▶ **Your instructions**
Would you copy each line of the data below that has "approx"?

Extracted page text data:
==================================================
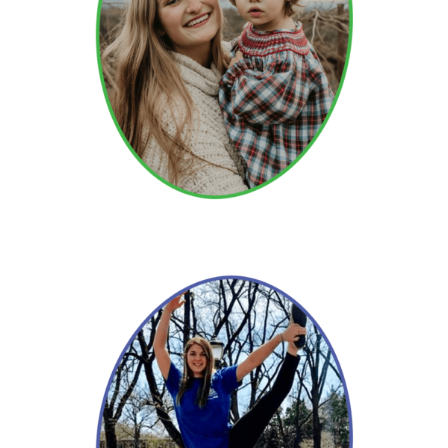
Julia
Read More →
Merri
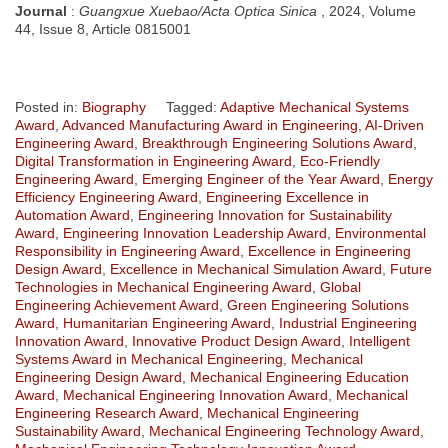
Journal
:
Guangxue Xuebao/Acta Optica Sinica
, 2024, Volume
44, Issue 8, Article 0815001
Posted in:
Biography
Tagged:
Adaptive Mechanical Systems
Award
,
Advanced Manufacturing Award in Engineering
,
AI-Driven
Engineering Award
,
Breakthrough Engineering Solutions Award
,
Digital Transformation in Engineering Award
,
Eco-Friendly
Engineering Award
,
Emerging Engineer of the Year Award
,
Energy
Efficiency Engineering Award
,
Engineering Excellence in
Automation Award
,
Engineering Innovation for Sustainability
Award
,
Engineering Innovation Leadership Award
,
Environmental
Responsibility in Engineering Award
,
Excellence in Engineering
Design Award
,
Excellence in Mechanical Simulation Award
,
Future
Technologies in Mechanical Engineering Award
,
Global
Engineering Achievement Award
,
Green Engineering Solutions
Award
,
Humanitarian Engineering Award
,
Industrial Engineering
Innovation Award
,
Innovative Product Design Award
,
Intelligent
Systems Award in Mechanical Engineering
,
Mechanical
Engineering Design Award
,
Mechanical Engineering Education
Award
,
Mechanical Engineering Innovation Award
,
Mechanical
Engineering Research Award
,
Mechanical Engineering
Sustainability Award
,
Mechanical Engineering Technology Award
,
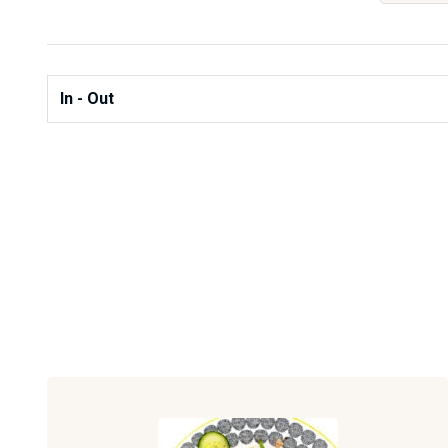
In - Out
==================================================
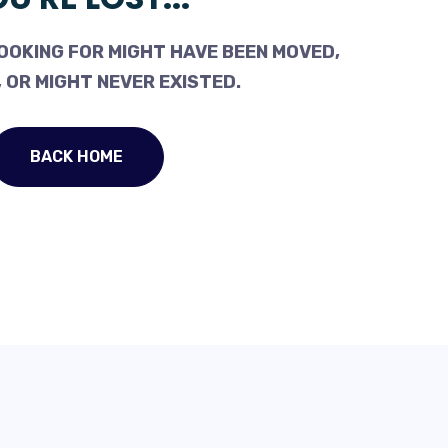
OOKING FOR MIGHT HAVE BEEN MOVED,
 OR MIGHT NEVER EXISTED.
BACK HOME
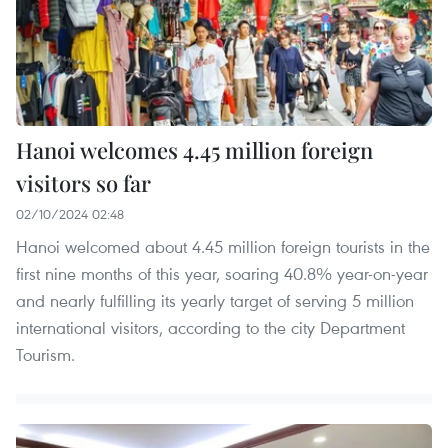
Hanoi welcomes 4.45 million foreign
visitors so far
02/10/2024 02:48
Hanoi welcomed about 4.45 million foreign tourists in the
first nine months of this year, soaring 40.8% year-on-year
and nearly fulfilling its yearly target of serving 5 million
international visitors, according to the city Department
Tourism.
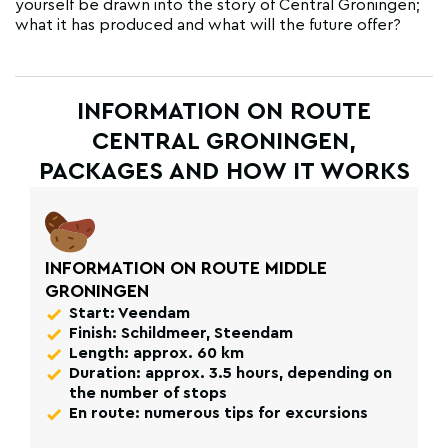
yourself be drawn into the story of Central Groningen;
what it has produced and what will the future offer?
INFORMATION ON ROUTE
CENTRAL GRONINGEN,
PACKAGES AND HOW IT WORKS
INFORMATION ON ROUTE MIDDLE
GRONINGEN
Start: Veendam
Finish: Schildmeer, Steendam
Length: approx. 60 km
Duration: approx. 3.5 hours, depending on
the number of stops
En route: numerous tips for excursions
==================================================
▶ **Answer to this exercise**
Length: approx. 60 km
Duration: approx. 3.5 hours, depending on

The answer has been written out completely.